## WHAT IS NEEDED
Give back the full listing exactly, setting the pictures aside.
===== DATA FOR THIS EXERCISE
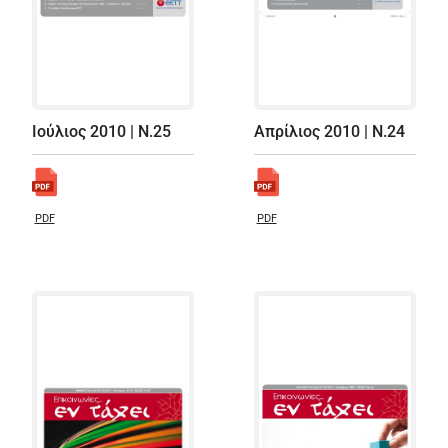
Ιούλιος 2010 | Ν.25
Απρίλιος 2010 | Ν.24
PDF
PDF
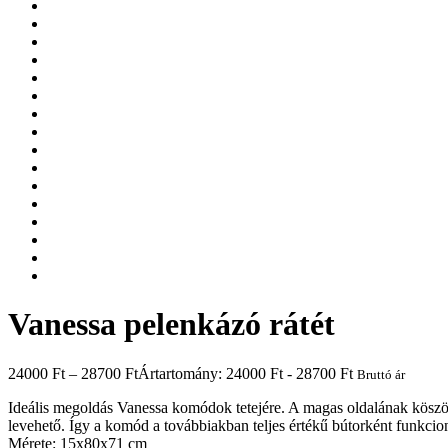
Vanessa pelenkázó rátét
24000
Ft
–
28700
Ft
Ártartomány: 24000 Ft - 28700 Ft
Bruttó ár
Ideális megoldás Vanessa komódok tetejére. A magas oldalának köszö
levehető. Így a komód a továbbiakban teljes értékű bútorként funkci
Mérete: 15x80x71 cm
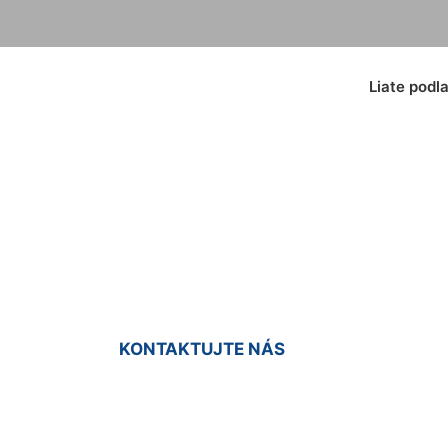
Liate podl
Liaty poter Kittsee
KONTAKTUJTE NÁS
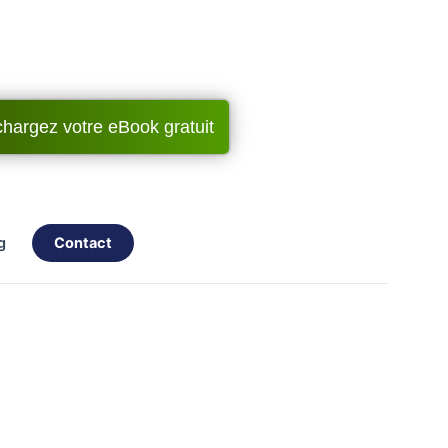
chargez votre eBook gratuit
og
contact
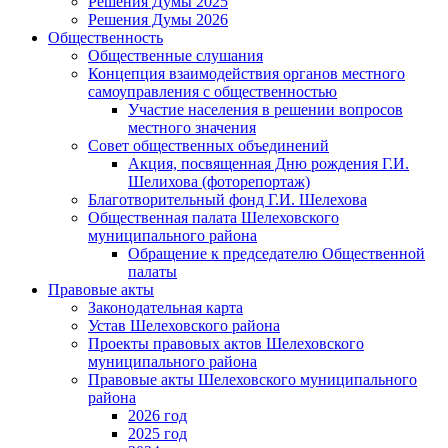
Решения Думы 2025
Решения Думы 2026
Общественность
Общественные слушания
Концепция взаимодействия органов местного
самоуправления с общественностью
Участие населения в решении вопросов
местного значения
Совет общественных объединений
Акция, посвященная Дню рождения Г.И.
Шелихова (фоторепортаж)
Благотворительный фонд Г.И. Шелехова
Общественная палата Шелеховского
муниципального района
Обращение к председателю Общественной
палаты
Правовые акты
Законодательная карта
Устав Шелеховского района
Проекты правовых актов Шелеховского
муниципального района
Правовые акты Шелеховского муниципального
района
2026 год
2025 год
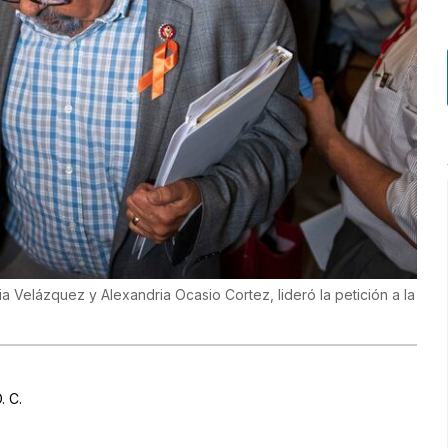
dia Velázquez y Alexandria Ocasio Cortez, lideró la petición a la
. C.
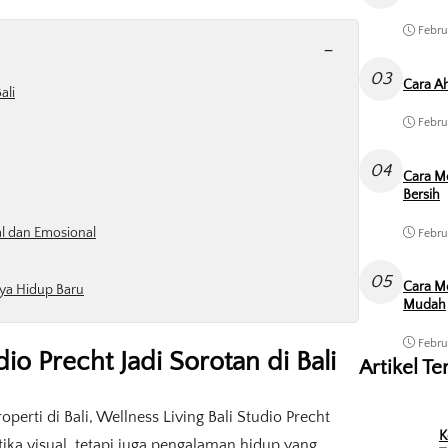
Febru
-
03
Cara Ah
ali
Febru
04
Cara M
Bersih
al dan Emosional
Febru
05
Cara Me
aya Hidup Baru
Mudah
Febru
o Precht Jadi Sorotan di Bali
Artikel Te
perti di Bali, Wellness Living Bali Studio Precht
K
ika visual, tetapi juga pengalaman hidup yang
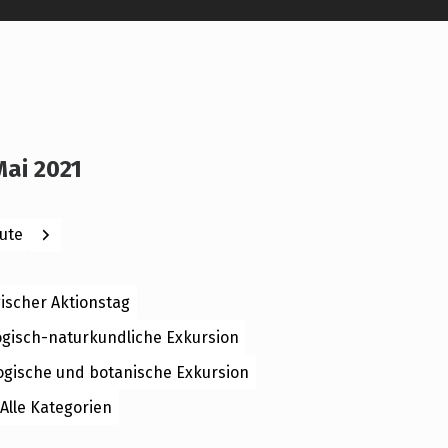
Mai 2021
ck
Weiter
ute
ischer Aktionstag
ogisch-naturkundliche Exkursion
ogische und botanische Exkursion
Alle Kategorien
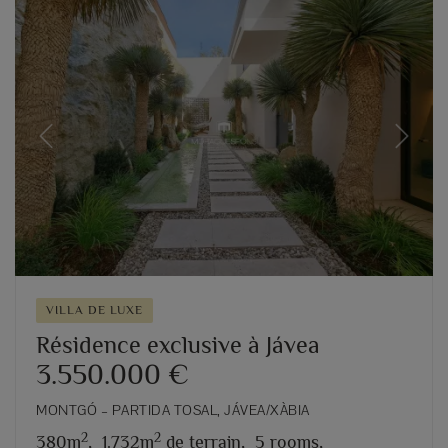
Previous
Next
VILLA DE LUXE
Résidence exclusive à Jávea
3.550.000 €
MONTGÓ – PARTIDA TOSAL, JÁVEA/XÀBIA
2
2
380m
,
1.732m
de terrain,
5 rooms,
==========
## RESPONSE BOX
Ιούλιος 2010 | Ν.25
Απρίλιος 2010 | Ν.24
PDF
PDF
Vanessa pelenkázó rátét
24000
Ft
–
28700
Ft
Ártartomány: 24000 Ft - 28700 Ft
Bruttó ár
Ideális megoldás Vanessa komódok tetejére. A magas oldalának köszö
levehető. Így a komód a továbbiakban teljes értékű bútorként funkci
Mérete: 15x80x71 cm
Liate podl
Liaty poter Kittsee
KONTAKTUJTE NÁS
chargez votre eBook gratuit
og
contact
Решения Думы 2025
Решения Думы 2026
Общественность
Общественные слушания
Концепция взаимодействия органов местного
самоуправления с общественностью
Участие населения в решении вопросов
местного значения
Совет общественных объединений
Акция, посвященная Дню рождения Г.И.
Шелихова (фоторепортаж)
Благотворительный фонд Г.И. Шелехова
Общественная палата Шелеховского
муниципального района
Обращение к председателю Общественной
палаты
Правовые акты
Законодательная карта
Устав Шелеховского района
Проекты правовых актов Шелеховского
муниципального района
Правовые акты Шелеховского муниципального
района
2026 год
2025 год
dia Velázquez y Alexandria Ocasio Cortez, lideró la petición a la
. C.
Febru
-
03
Cara Ah
ali
Febru
04
Cara M
Bersih
al dan Emosional
Febru
05
Cara Me
aya Hidup Baru
Mudah
Febru
o Precht Jadi Sorotan di Bali
Artikel Te
perti di Bali, Wellness Living Bali Studio Precht
K
ika visual, tetapi juga pengalaman hidup yang
Mai 2021
ck
Weiter
ute
ischer Aktionstag
ogisch-naturkundliche Exkursion
ogische und botanische Exkursion
Alle Kategorien
Previous
Next
VILLA DE LUXE
Résidence exclusive à Jávea
3.550.000 €
MONTGÓ – PARTIDA TOSAL, JÁVEA/XÀBIA
2
2
380m
,
1.732m
de terrain,
5 rooms,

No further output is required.